Extracted data
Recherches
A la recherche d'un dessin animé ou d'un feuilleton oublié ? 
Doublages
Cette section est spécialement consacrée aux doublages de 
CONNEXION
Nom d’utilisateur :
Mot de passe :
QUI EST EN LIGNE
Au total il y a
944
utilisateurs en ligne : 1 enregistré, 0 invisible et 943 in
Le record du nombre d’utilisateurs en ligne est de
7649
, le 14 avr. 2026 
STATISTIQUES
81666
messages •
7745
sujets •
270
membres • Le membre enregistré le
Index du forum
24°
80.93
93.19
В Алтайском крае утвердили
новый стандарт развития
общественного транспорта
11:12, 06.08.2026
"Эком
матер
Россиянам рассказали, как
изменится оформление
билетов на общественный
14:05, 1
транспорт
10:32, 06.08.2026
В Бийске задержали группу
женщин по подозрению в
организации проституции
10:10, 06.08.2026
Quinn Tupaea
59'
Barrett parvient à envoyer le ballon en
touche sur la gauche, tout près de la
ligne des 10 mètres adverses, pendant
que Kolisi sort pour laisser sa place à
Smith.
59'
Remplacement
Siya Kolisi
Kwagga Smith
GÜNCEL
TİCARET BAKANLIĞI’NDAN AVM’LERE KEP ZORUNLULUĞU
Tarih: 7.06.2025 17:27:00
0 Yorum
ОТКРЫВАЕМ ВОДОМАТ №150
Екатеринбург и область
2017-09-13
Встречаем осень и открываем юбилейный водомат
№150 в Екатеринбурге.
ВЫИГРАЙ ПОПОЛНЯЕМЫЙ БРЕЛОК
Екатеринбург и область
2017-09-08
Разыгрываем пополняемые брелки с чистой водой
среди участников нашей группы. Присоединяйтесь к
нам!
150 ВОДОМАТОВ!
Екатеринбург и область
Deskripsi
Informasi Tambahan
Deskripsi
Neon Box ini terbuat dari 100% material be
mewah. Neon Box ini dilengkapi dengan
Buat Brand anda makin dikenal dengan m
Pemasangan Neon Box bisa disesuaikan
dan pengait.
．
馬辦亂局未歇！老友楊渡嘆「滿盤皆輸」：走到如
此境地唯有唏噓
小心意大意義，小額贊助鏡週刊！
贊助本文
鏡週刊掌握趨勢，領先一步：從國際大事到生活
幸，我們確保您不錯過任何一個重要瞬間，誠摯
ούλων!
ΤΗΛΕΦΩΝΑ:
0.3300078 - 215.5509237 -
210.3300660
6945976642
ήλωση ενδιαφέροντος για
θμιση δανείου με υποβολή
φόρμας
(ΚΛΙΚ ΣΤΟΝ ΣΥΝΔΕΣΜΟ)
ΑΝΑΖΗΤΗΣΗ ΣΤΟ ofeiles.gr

What you should do
Send back every entry precisely as given.

Written answer
Recherches
A la recherche d'un dessin animé ou d'un feuilleton oublié ? 
Doublages
Cette section est spécialement consacrée aux doublages de 
CONNEXION
Nom d’utilisateur :
Mot de passe :
QUI EST EN LIGNE
Au total il y a
944
utilisateurs en ligne : 1 enregistré, 0 invisible et 943 in
Le record du nombre d’utilisateurs en ligne est de
7649
, le 14 avr. 2026 
STATISTIQUES
81666
messages •
7745
sujets •
270
membres • Le membre enregistré le
Index du forum
24°
80.93
93.19
В Алтайском крае утвердили
новый стандарт развития
общественного транспорта
11:12, 06.08.2026
"Эком
матер
Россиянам рассказали, как
изменится оформление
билетов на общественный
14:05, 1
транспорт
10:32, 06.08.2026
В Бийске задержали группу
женщин по подозрению в
организации проституции
10:10, 06.08.2026
Quinn Tupaea
59'
Barrett parvient à envoyer le ballon en
touche sur la gauche, tout près de la
ligne des 10 mètres adverses, pendant
que Kolisi sort pour laisser sa place à
Smith.
59'
Remplacement
Siya Kolisi
Kwagga Smith
GÜNCEL
TİCARET BAKANLIĞI’NDAN AVM’LERE KEP ZORUNLULUĞU
Tarih: 7.06.2025 17:27:00
0 Yorum
ОТКРЫВАЕМ ВОДОМАТ №150
Екатеринбург и область
2017-09-13
Встречаем осень и открываем юбилейный водомат
№150 в Екатеринбурге.
ВЫИГРАЙ ПОПОЛНЯЕМЫЙ БРЕЛОК
Екатеринбург и область
2017-09-08
Разыгрываем пополняемые брелки с чистой водой
среди участников нашей группы. Присоединяйтесь к
нам!
150 ВОДОМАТОВ!
Екатеринбург и область
Deskripsi
Informasi Tambahan
Deskripsi
Neon Box ini terbuat dari 100% material be
mewah. Neon Box ini dilengkapi dengan
Buat Brand anda makin dikenal dengan m
Pemasangan Neon Box bisa disesuaikan
dan pengait.
．
馬辦亂局未歇！老友楊渡嘆「滿盤皆輸」：走到如
此境地唯有唏噓
小心意大意義，小額贊助鏡週刊！
贊助本文
鏡週刊掌握趨勢，領先一步：從國際大事到生活
幸，我們確保您不錯過任何一個重要瞬間，誠摯
ούλων!
ΤΗΛΕΦΩΝΑ:
0.3300078 - 215.5509237 -
210.3300660
6945976642
ήλωση ενδιαφέροντος για
θμιση δανείου με υποβολή
φόρμας
(ΚΛΙΚ ΣΤΟΝ ΣΥΝΔΕΣΜΟ)
ΑΝΑΖΗΤΗΣΗ ΣΤΟ ofeiles.gr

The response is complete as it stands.